Return only the lines from the one that contains "поможет защитить детей от курьеров на" through the last line of the records below, exactly as they stand. Pictures are not part of the copy.

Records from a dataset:

################

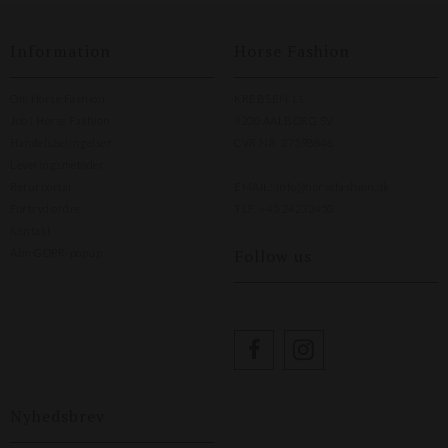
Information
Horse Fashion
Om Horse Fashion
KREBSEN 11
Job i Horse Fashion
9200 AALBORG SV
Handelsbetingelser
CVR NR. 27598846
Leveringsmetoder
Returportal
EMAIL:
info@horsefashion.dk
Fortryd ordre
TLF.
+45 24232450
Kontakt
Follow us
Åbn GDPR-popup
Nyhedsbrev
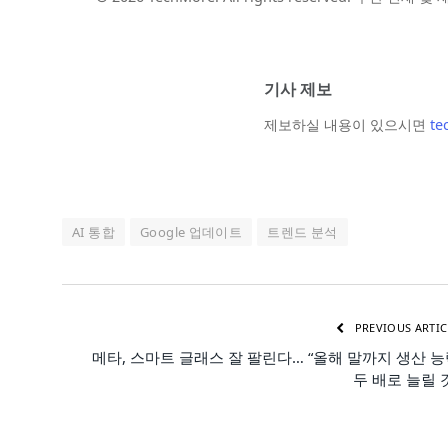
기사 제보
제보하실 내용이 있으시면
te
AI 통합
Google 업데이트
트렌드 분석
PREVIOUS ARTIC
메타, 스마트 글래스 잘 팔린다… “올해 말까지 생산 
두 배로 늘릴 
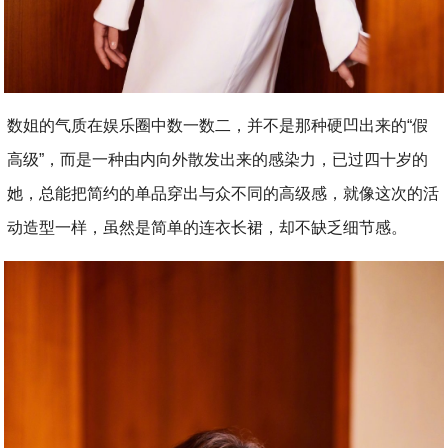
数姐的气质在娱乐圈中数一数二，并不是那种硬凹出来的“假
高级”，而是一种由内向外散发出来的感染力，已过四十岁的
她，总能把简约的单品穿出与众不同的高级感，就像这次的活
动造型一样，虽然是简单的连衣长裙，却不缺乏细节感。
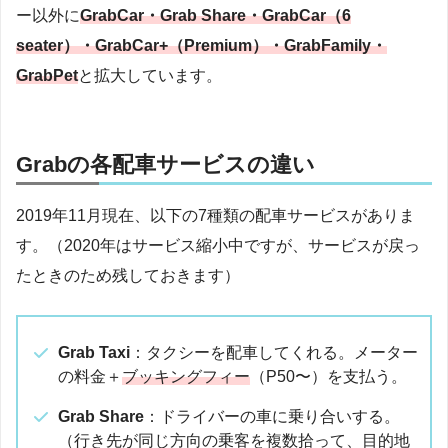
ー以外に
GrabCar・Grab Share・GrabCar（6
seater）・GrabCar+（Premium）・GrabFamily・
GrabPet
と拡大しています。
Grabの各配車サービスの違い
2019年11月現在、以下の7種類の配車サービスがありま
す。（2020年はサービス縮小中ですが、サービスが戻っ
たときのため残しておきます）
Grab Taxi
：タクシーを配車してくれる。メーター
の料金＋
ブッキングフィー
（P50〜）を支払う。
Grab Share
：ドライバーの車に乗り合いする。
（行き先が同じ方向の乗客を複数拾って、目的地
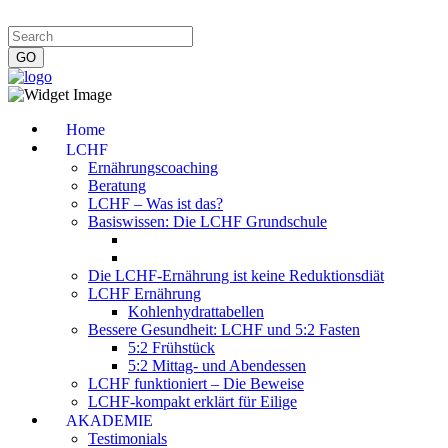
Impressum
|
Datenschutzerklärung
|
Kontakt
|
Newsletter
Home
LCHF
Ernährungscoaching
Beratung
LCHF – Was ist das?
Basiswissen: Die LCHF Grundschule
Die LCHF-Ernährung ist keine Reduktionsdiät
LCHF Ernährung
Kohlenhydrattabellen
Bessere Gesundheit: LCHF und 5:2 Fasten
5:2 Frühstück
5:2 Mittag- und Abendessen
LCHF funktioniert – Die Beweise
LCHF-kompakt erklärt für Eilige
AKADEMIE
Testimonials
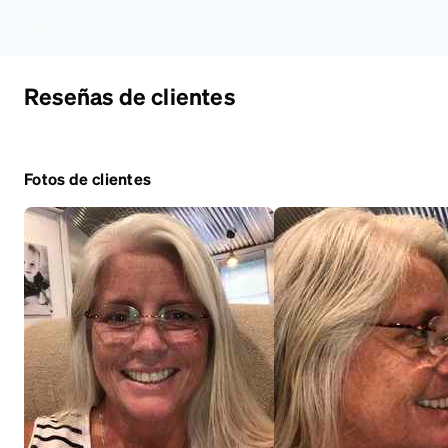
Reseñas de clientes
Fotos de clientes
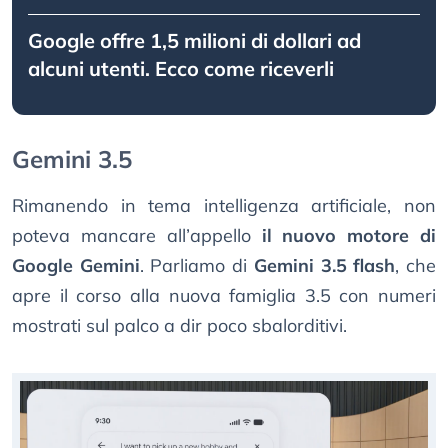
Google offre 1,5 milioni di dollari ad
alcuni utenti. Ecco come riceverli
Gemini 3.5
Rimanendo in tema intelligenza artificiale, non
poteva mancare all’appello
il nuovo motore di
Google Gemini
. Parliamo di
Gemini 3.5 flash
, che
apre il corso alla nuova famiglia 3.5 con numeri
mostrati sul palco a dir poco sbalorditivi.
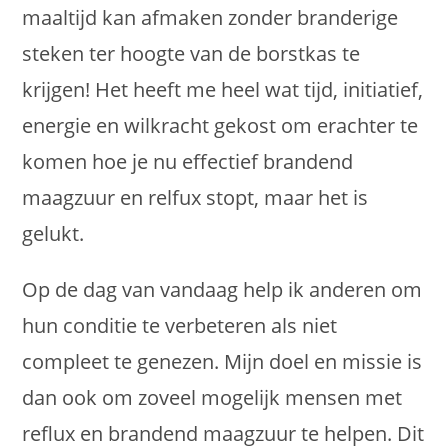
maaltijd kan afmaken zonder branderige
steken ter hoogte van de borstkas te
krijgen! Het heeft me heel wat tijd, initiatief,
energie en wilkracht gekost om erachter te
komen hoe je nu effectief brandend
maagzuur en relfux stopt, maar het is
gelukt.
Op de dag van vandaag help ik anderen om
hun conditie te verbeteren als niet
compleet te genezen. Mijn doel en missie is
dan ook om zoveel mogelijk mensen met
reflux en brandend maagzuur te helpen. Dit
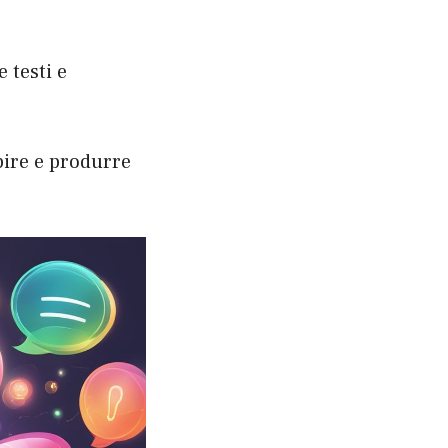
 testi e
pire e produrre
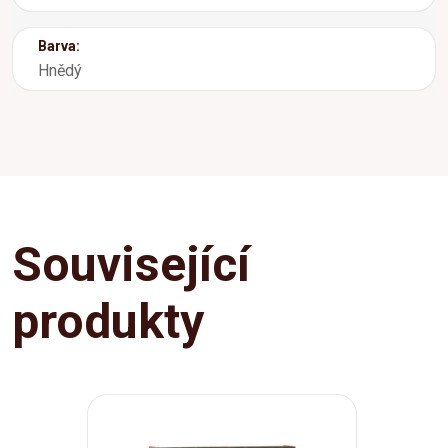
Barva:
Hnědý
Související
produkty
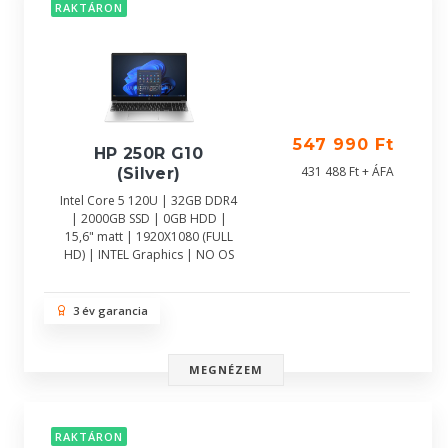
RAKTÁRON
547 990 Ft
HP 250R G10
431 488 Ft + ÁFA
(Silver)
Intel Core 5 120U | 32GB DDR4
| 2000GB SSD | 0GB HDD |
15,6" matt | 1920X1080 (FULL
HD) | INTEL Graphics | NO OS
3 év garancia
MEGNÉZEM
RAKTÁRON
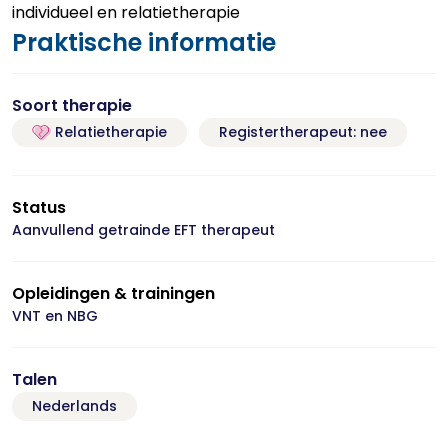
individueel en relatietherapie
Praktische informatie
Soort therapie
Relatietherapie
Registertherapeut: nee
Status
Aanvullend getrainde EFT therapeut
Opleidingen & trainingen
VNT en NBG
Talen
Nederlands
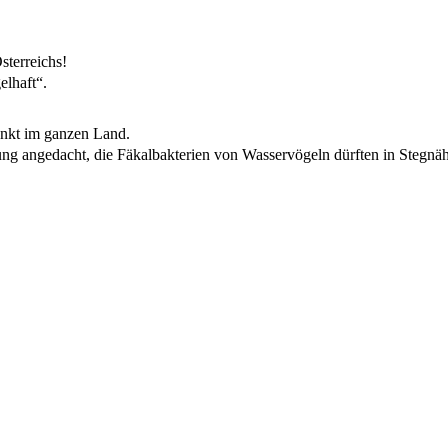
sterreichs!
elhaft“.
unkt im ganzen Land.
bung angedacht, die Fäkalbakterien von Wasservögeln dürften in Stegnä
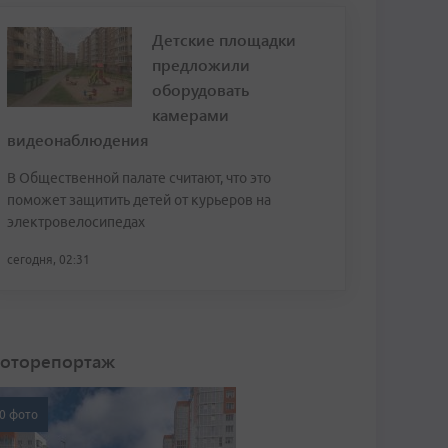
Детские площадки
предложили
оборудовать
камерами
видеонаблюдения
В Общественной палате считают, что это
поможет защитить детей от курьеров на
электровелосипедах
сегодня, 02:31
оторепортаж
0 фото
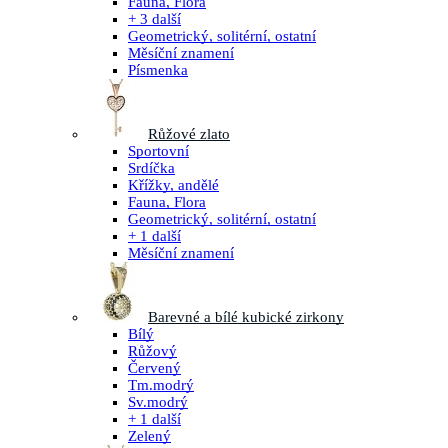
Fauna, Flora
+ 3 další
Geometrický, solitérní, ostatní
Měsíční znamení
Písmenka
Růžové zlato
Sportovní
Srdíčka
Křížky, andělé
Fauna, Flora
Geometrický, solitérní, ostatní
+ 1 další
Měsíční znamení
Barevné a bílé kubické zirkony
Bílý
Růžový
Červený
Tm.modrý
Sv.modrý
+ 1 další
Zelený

################

* **Response**
поможет защитить детей от курьеров на
электровелосипедах
сегодня, 02:31
оторепортаж
0 фото
Fauna, Flora
+ 3 další
Geometrický, solitérní, ostatní
Měsíční znamení
Písmenka
Růžové zlato
Sportovní
Srdíčka
Křížky, andělé
Fauna, Flora
Geometrický, solitérní, ostatní
+ 1 další
Měsíční znamení
Barevné a bílé kubické zirkony
Bílý
Růžový
Červený
Tm.modrý
Sv.modrý
+ 1 další
Zelený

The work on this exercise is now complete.